Accept that the first day, and probably a few days following that, are likely to feel a bit 'emotional'. It happens to everyone. It will get better from there quite quickly, though will probably take at least a term before you really get into the swing of things.
If you haven't done so yet, try going to the admin department and seeing if they know what courses you'll be doing. They're useful people to know in general, and I've found them often to be much more on top of things like this than the faculty. The same applies to lab technicians and other staff (who will absolutely know a heck of a lot more about this stuff than you do, so stay on their good side).

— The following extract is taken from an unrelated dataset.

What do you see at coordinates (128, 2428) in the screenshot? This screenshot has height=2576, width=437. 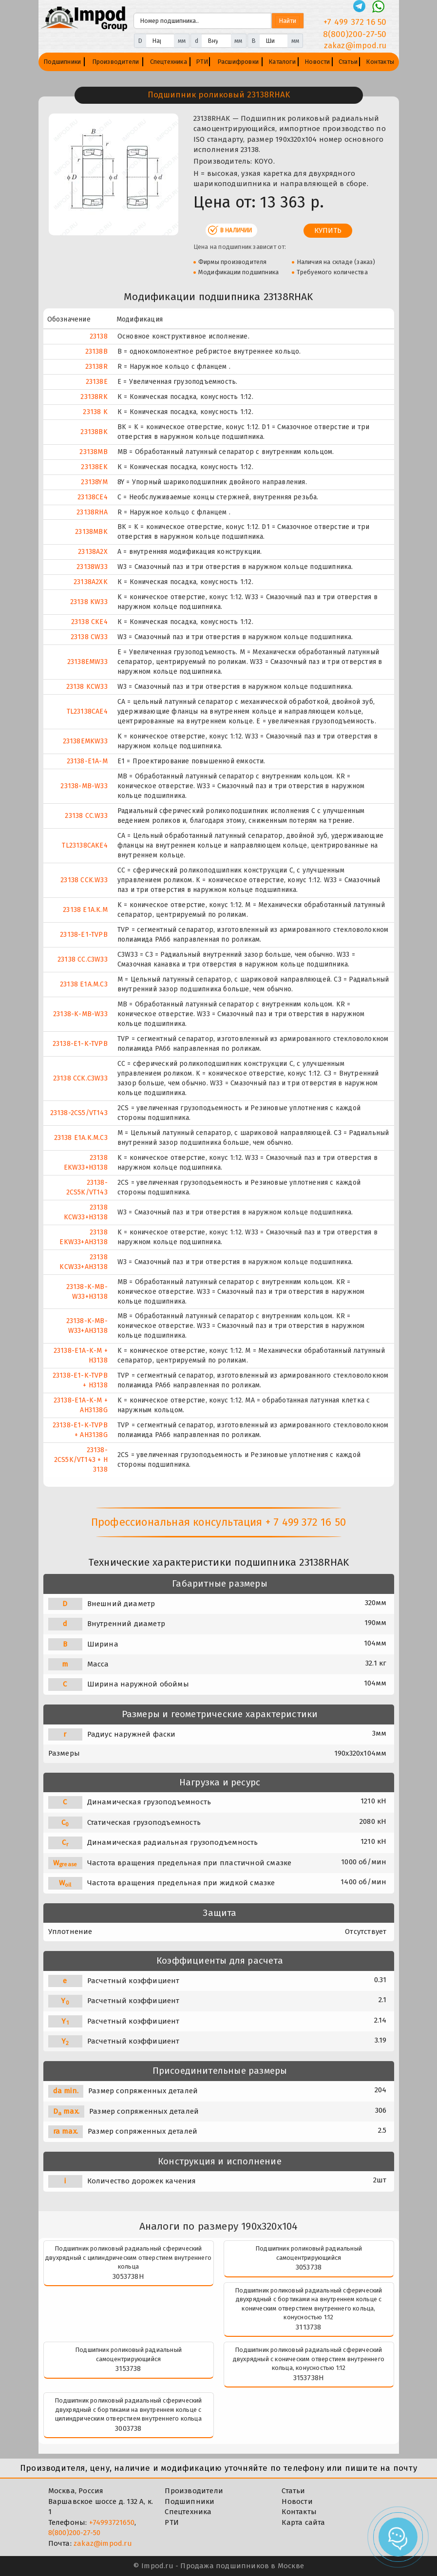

If you're not already, get familiar with the way things are generally 'done' at your uni. With undergrad courses and practicals there's quite possibly a standard way all work is assigned and graded. Look in the undergraduate prospectus and/or any webpages set up for them to get an idea what they're being told, and hence their expectations. Also look up any rules your department has on plagiarism, dealing with late work, dealing with sick days and religious holidays, what constitutes appropriate and inappropriate behaviour towards them on your part, etc.
You will almost certainly need a calendar to keep track of when you're meant to be doing what. I've used a pocket book in the past, but these days would probably use my phone so I can sync it all online. Being organised, and knowing that you're organised, removes a lot of the stress.
Once you find out what course you're doing be sure to go through all of it. If there's a practical demonstration, do it yourself as soon as possible - and once you can do it, play with the equipment and find all the ways it can fail to work (your students will discover them all). If there's questions students will be expected to do, do them all yourself, no matter how easy they look - you need to know this material better than they do, so you can deal with the thousand and one bizarre errors they will make. This will be a bit of a time sink, but you've got to do it.
Be prepared to not be surprised if you start to find you're enjoying it. Even if teaching isn't your long term goal, seeing someone 'get' a problem thanks to your advice can be very rewarding.